**Problem:**
Hunt through the entries for the word "edustaneet" and copy each line in which it appears.

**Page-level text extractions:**
· · · ·
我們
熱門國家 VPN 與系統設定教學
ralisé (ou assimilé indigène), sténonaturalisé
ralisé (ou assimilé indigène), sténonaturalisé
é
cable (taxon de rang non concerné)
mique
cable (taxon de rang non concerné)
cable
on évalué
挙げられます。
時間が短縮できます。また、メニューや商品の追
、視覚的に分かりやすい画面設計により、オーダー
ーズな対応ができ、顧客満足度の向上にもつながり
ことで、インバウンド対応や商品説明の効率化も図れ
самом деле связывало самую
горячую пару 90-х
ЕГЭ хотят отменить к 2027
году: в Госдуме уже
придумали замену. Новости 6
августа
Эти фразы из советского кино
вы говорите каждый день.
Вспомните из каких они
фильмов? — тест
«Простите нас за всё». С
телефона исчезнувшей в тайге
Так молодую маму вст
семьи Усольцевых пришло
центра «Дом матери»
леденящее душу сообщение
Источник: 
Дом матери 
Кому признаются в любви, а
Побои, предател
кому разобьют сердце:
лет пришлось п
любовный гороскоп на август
· · · ·
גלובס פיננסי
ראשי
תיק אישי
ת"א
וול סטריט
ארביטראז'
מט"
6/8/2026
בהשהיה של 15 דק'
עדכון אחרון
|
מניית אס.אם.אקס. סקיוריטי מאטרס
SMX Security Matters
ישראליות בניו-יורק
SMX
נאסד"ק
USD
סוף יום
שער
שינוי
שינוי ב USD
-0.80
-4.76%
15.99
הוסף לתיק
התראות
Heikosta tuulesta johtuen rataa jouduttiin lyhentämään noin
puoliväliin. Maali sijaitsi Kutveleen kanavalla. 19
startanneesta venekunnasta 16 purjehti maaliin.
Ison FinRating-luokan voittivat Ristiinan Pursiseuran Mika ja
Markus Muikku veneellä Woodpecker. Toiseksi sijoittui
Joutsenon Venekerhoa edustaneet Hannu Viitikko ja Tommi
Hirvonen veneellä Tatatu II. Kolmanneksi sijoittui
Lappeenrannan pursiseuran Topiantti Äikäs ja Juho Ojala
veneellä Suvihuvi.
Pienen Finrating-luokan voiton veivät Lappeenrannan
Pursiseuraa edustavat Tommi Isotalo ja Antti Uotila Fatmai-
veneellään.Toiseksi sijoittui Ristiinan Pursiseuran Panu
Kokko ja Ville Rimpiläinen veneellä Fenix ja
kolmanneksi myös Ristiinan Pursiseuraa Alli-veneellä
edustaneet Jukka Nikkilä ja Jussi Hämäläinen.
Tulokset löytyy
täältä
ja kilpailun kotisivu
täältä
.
· · · ·
**Answer to this exercise:**
Joutsenon Venekerhoa edustaneet Hannu Viitikko ja Tommi
edustaneet Jukka Nikkilä ja Jussi Hämäläinen.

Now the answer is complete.